What is being asked:
Copy out the lines below that hold the word "logo".
——————————
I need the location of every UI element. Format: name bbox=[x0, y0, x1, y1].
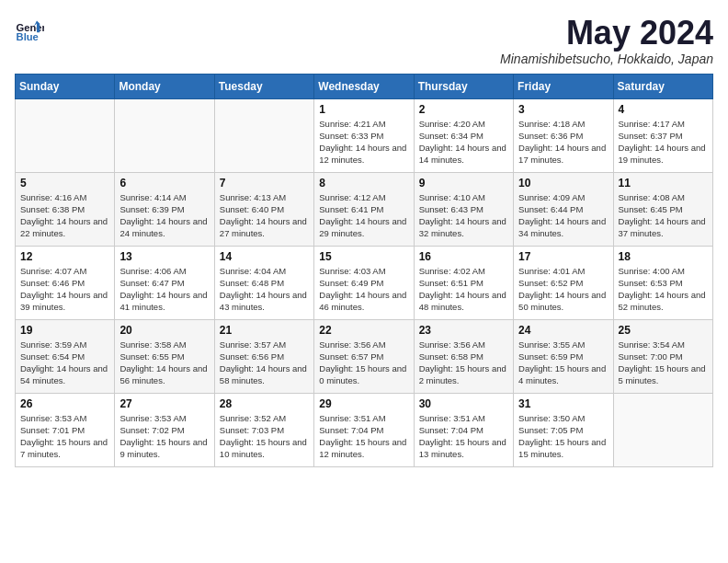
calendar-cell: 14Sunrise: 4:04 AM Sunset: 6:48 PM Dayli… bbox=[214, 246, 313, 319]
day-number: 2 bbox=[419, 103, 508, 116]
day-number: 4 bbox=[619, 103, 708, 116]
day-info: Sunrise: 3:52 AM Sunset: 7:03 PM Dayligh… bbox=[220, 412, 309, 461]
day-info: Sunrise: 3:54 AM Sunset: 7:00 PM Dayligh… bbox=[619, 339, 708, 387]
day-info: Sunrise: 3:56 AM Sunset: 6:57 PM Dayligh… bbox=[319, 339, 408, 387]
day-number: 3 bbox=[518, 103, 608, 116]
weekday-header-tuesday: Tuesday bbox=[214, 74, 313, 98]
day-info: Sunrise: 4:01 AM Sunset: 6:52 PM Dayligh… bbox=[518, 265, 608, 314]
calendar-cell: 23Sunrise: 3:56 AM Sunset: 6:58 PM Dayli… bbox=[414, 319, 513, 393]
day-number: 23 bbox=[419, 324, 508, 337]
day-number: 15 bbox=[319, 250, 408, 263]
calendar-table: SundayMondayTuesdayWednesdayThursdayFrid… bbox=[15, 74, 713, 467]
calendar-cell: 26Sunrise: 3:53 AM Sunset: 7:01 PM Dayli… bbox=[16, 393, 115, 466]
header: General Blue May 2024 Minamishibetsucho,… bbox=[15, 15, 713, 66]
calendar-cell bbox=[613, 393, 712, 466]
day-number: 13 bbox=[119, 250, 209, 263]
day-info: Sunrise: 4:08 AM Sunset: 6:45 PM Dayligh… bbox=[619, 191, 708, 240]
calendar-cell: 8Sunrise: 4:12 AM Sunset: 6:41 PM Daylig… bbox=[314, 172, 414, 246]
day-number: 30 bbox=[419, 397, 508, 410]
weekday-header-friday: Friday bbox=[514, 74, 613, 98]
calendar-cell: 6Sunrise: 4:14 AM Sunset: 6:39 PM Daylig… bbox=[115, 172, 214, 246]
day-info: Sunrise: 4:10 AM Sunset: 6:43 PM Dayligh… bbox=[419, 191, 508, 240]
calendar-cell: 20Sunrise: 3:58 AM Sunset: 6:55 PM Dayli… bbox=[115, 319, 214, 393]
calendar-cell: 30Sunrise: 3:51 AM Sunset: 7:04 PM Dayli… bbox=[414, 393, 513, 466]
calendar-cell: 9Sunrise: 4:10 AM Sunset: 6:43 PM Daylig… bbox=[414, 172, 513, 246]
calendar-cell: 13Sunrise: 4:06 AM Sunset: 6:47 PM Dayli… bbox=[115, 246, 214, 319]
day-info: Sunrise: 3:56 AM Sunset: 6:58 PM Dayligh… bbox=[419, 339, 508, 387]
svg-text:Blue: Blue bbox=[17, 31, 39, 42]
day-info: Sunrise: 4:12 AM Sunset: 6:41 PM Dayligh… bbox=[319, 191, 408, 240]
calendar-cell: 25Sunrise: 3:54 AM Sunset: 7:00 PM Dayli… bbox=[613, 319, 712, 393]
weekday-header-monday: Monday bbox=[115, 74, 214, 98]
day-number: 7 bbox=[220, 177, 309, 190]
day-number: 14 bbox=[220, 250, 309, 263]
day-number: 10 bbox=[518, 177, 608, 190]
calendar-cell: 31Sunrise: 3:50 AM Sunset: 7:05 PM Dayli… bbox=[514, 393, 613, 466]
day-info: Sunrise: 3:59 AM Sunset: 6:54 PM Dayligh… bbox=[20, 339, 109, 387]
calendar-cell: 18Sunrise: 4:00 AM Sunset: 6:53 PM Dayli… bbox=[613, 246, 712, 319]
calendar-cell: 11Sunrise: 4:08 AM Sunset: 6:45 PM Dayli… bbox=[613, 172, 712, 246]
weekday-header-sunday: Sunday bbox=[16, 74, 115, 98]
month-year-title: May 2024 bbox=[500, 15, 713, 52]
day-number: 31 bbox=[518, 397, 608, 410]
day-info: Sunrise: 3:55 AM Sunset: 6:59 PM Dayligh… bbox=[518, 339, 608, 387]
calendar-cell: 19Sunrise: 3:59 AM Sunset: 6:54 PM Dayli… bbox=[16, 319, 115, 393]
day-number: 5 bbox=[20, 177, 109, 190]
calendar-cell: 21Sunrise: 3:57 AM Sunset: 6:56 PM Dayli… bbox=[214, 319, 313, 393]
day-number: 1 bbox=[319, 103, 408, 116]
day-info: Sunrise: 4:00 AM Sunset: 6:53 PM Dayligh… bbox=[619, 265, 708, 314]
day-number: 22 bbox=[319, 324, 408, 337]
calendar-cell: 2Sunrise: 4:20 AM Sunset: 6:34 PM Daylig… bbox=[414, 98, 513, 172]
day-info: Sunrise: 4:18 AM Sunset: 6:36 PM Dayligh… bbox=[518, 118, 608, 167]
logo: General Blue bbox=[15, 15, 44, 44]
day-number: 28 bbox=[220, 397, 309, 410]
day-info: Sunrise: 4:02 AM Sunset: 6:51 PM Dayligh… bbox=[419, 265, 508, 314]
day-info: Sunrise: 3:58 AM Sunset: 6:55 PM Dayligh… bbox=[119, 339, 209, 387]
location-subtitle: Minamishibetsucho, Hokkaido, Japan bbox=[500, 52, 713, 66]
page-container: General Blue May 2024 Minamishibetsucho,… bbox=[15, 15, 713, 467]
calendar-week-row: 12Sunrise: 4:07 AM Sunset: 6:46 PM Dayli… bbox=[16, 246, 713, 319]
day-info: Sunrise: 4:13 AM Sunset: 6:40 PM Dayligh… bbox=[220, 191, 309, 240]
weekday-header-saturday: Saturday bbox=[613, 74, 712, 98]
day-number: 6 bbox=[119, 177, 209, 190]
day-number: 26 bbox=[20, 397, 109, 410]
day-number: 27 bbox=[119, 397, 209, 410]
calendar-cell: 17Sunrise: 4:01 AM Sunset: 6:52 PM Dayli… bbox=[514, 246, 613, 319]
weekday-header-thursday: Thursday bbox=[414, 74, 513, 98]
weekday-header-wednesday: Wednesday bbox=[314, 74, 414, 98]
calendar-week-row: 26Sunrise: 3:53 AM Sunset: 7:01 PM Dayli… bbox=[16, 393, 713, 466]
calendar-cell bbox=[16, 98, 115, 172]
logo-icon: General Blue bbox=[15, 15, 44, 44]
day-info: Sunrise: 3:57 AM Sunset: 6:56 PM Dayligh… bbox=[220, 339, 309, 387]
day-number: 21 bbox=[220, 324, 309, 337]
day-info: Sunrise: 4:04 AM Sunset: 6:48 PM Dayligh… bbox=[220, 265, 309, 314]
day-number: 29 bbox=[319, 397, 408, 410]
calendar-cell: 22Sunrise: 3:56 AM Sunset: 6:57 PM Dayli… bbox=[314, 319, 414, 393]
day-info: Sunrise: 4:14 AM Sunset: 6:39 PM Dayligh… bbox=[119, 191, 209, 240]
calendar-cell bbox=[214, 98, 313, 172]
title-block: May 2024 Minamishibetsucho, Hokkaido, Ja… bbox=[500, 15, 713, 66]
day-info: Sunrise: 3:53 AM Sunset: 7:02 PM Dayligh… bbox=[119, 412, 209, 461]
calendar-cell: 16Sunrise: 4:02 AM Sunset: 6:51 PM Dayli… bbox=[414, 246, 513, 319]
calendar-week-row: 19Sunrise: 3:59 AM Sunset: 6:54 PM Dayli… bbox=[16, 319, 713, 393]
day-info: Sunrise: 4:17 AM Sunset: 6:37 PM Dayligh… bbox=[619, 118, 708, 167]
day-info: Sunrise: 4:03 AM Sunset: 6:49 PM Dayligh… bbox=[319, 265, 408, 314]
day-info: Sunrise: 3:51 AM Sunset: 7:04 PM Dayligh… bbox=[419, 412, 508, 461]
calendar-cell: 5Sunrise: 4:16 AM Sunset: 6:38 PM Daylig… bbox=[16, 172, 115, 246]
day-info: Sunrise: 4:06 AM Sunset: 6:47 PM Dayligh… bbox=[119, 265, 209, 314]
day-number: 17 bbox=[518, 250, 608, 263]
day-number: 8 bbox=[319, 177, 408, 190]
calendar-week-row: 5Sunrise: 4:16 AM Sunset: 6:38 PM Daylig… bbox=[16, 172, 713, 246]
calendar-cell: 10Sunrise: 4:09 AM Sunset: 6:44 PM Dayli… bbox=[514, 172, 613, 246]
day-number: 16 bbox=[419, 250, 508, 263]
calendar-week-row: 1Sunrise: 4:21 AM Sunset: 6:33 PM Daylig… bbox=[16, 98, 713, 172]
calendar-cell: 4Sunrise: 4:17 AM Sunset: 6:37 PM Daylig… bbox=[613, 98, 712, 172]
weekday-header-row: SundayMondayTuesdayWednesdayThursdayFrid… bbox=[16, 74, 713, 98]
calendar-cell: 24Sunrise: 3:55 AM Sunset: 6:59 PM Dayli… bbox=[514, 319, 613, 393]
calendar-cell bbox=[115, 98, 214, 172]
calendar-cell: 12Sunrise: 4:07 AM Sunset: 6:46 PM Dayli… bbox=[16, 246, 115, 319]
calendar-cell: 27Sunrise: 3:53 AM Sunset: 7:02 PM Dayli… bbox=[115, 393, 214, 466]
day-info: Sunrise: 4:21 AM Sunset: 6:33 PM Dayligh… bbox=[319, 118, 408, 167]
day-number: 19 bbox=[20, 324, 109, 337]
calendar-cell: 7Sunrise: 4:13 AM Sunset: 6:40 PM Daylig… bbox=[214, 172, 313, 246]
——————————
Solution:
logo: General Blue bbox=[15, 15, 44, 44]
logo-icon: General Blue bbox=[15, 15, 44, 44]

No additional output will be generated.